> Given data
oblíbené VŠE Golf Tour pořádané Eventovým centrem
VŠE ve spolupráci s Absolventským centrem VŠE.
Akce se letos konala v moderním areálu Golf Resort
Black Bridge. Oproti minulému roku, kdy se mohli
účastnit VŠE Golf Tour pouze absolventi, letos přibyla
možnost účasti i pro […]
==
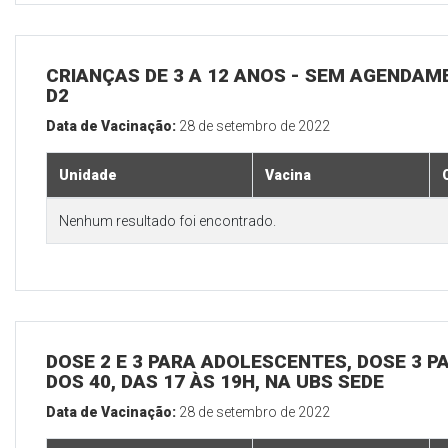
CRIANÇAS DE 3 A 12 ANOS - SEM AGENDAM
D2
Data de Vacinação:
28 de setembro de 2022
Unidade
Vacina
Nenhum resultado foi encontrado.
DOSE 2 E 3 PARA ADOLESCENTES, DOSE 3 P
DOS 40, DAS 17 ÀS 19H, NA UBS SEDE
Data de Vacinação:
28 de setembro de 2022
--
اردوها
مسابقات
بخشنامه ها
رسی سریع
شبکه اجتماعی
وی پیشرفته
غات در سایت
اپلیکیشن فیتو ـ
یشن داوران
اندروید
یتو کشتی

> Assignment
Copy the stretch of the records above that runs from the line with "oblíbené VŠE Golf" through the line with "možnost účasti i pro […]". Both end lines belong in the copy, and nothing else does.

> Your solution
oblíbené VŠE Golf Tour pořádané Eventovým centrem
VŠE ve spolupráci s Absolventským centrem VŠE.
Akce se letos konala v moderním areálu Golf Resort
Black Bridge. Oproti minulému roku, kdy se mohli
účastnit VŠE Golf Tour pouze absolventi, letos přibyla
možnost účasti i pro […]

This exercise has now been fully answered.